_DIRECTIONS_
Check every line of the data for the word "이용방법", and copy those that have it.

_GIVEN RECORDS_
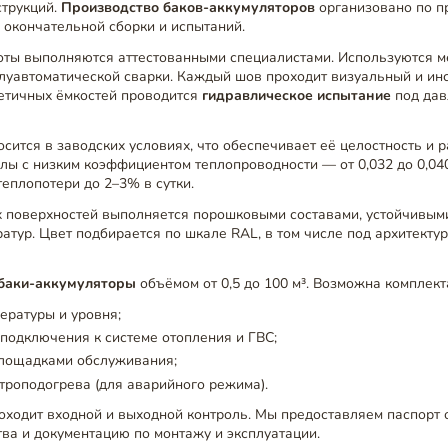
струкций.
Производство баков-аккумуляторов
организовано по пр
о окончательной сборки и испытаний.
оты выполняются аттестованными специалистами. Используются 
олуавтоматической сварки. Каждый шов проходит визуальный и ин
метичных ёмкостей проводится
гидравлическое испытание
под дав
сится в заводских условиях, что обеспечивает её целостность и 
ы с низким коэффициентом теплопроводности — от 0,032 до 0,040 
теплопотери до 2–3% в сутки.
 поверхностей выполняется порошковыми составами, устойчивым
атур. Цвет подбирается по шкале RAL, в том числе под архитекту
баки-аккумуляторы
объёмом от 0,5 до 100 м³. Возможна комплект
ературы и уровня;
подключения к системе отопления и ГВС;
площадками обслуживания;
троподогрева (для аварийного режима).
оходит входной и выходной контроль. Мы предоставляем паспорт 
ва и документацию по монтажу и эксплуатации.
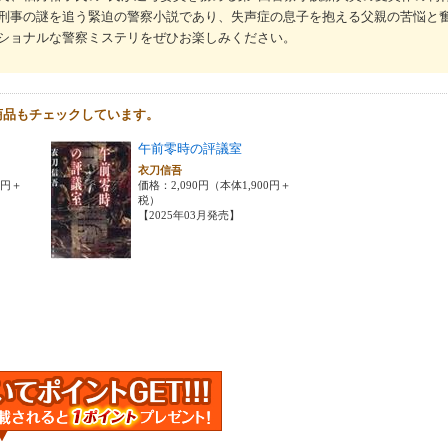
刑事の謎を追う緊迫の警察小説であり、失声症の息子を抱える父親の苦悩と
ショナルな警察ミステリをぜひお楽しみください。
商品もチェックしています。
午前零時の評議室
衣刀信吾
0円＋
価格：2,090円（本体1,900円＋
税）
【2025年03月発売】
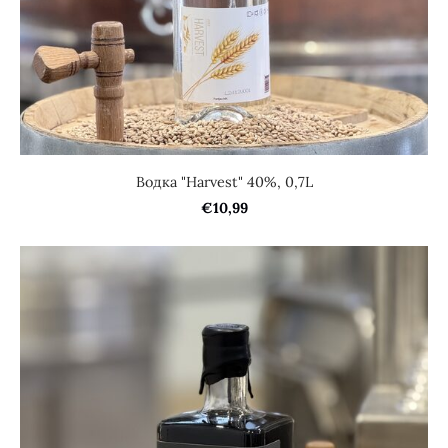
Водка "Harvest" 40%, 0,7L
€10,99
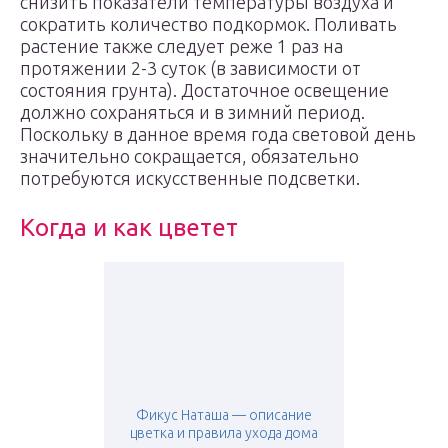
снизить показатели температуры воздуха и
сократить количество подкормок. Поливать
растение также следует реже 1 раз на
протяжении 2-3 суток (в зависимости от
состояния грунта). Достаточное освещение
должно сохраняться и в зимний период.
Поскольку в данное время года световой день
значительно сокращается, обязательно
потребуются искусственные подсветки.
Когда и как цветет
Фикус Наташа — описание
цветка и правила ухода дома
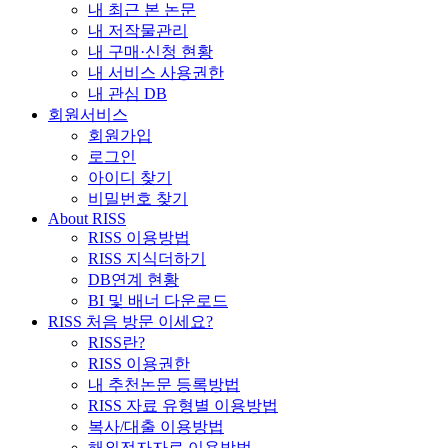
내 최근 본 논문
내 저작물관리
내 구매·신청 현황
내 서비스 사용권한
내 관심 DB
회원서비스
회원가입
로그인
아이디 찾기
비밀번호 찾기
About RISS
RISS 이용방법
RISS 지식더하기
DB연계 현황
BI 및 배너 다운로드
RISS 처음 방문 이세요?
RISS란?
RISS 이용권한
내 추천논문 등록방법
RISS 자료 유형별 이용방법
복사/대출 이용방법
해외전자자료 이용방법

_YOUR SOLUTION_
RISS 이용방법
RISS 자료 유형별 이용방법
복사/대출 이용방법
해외전자자료 이용방법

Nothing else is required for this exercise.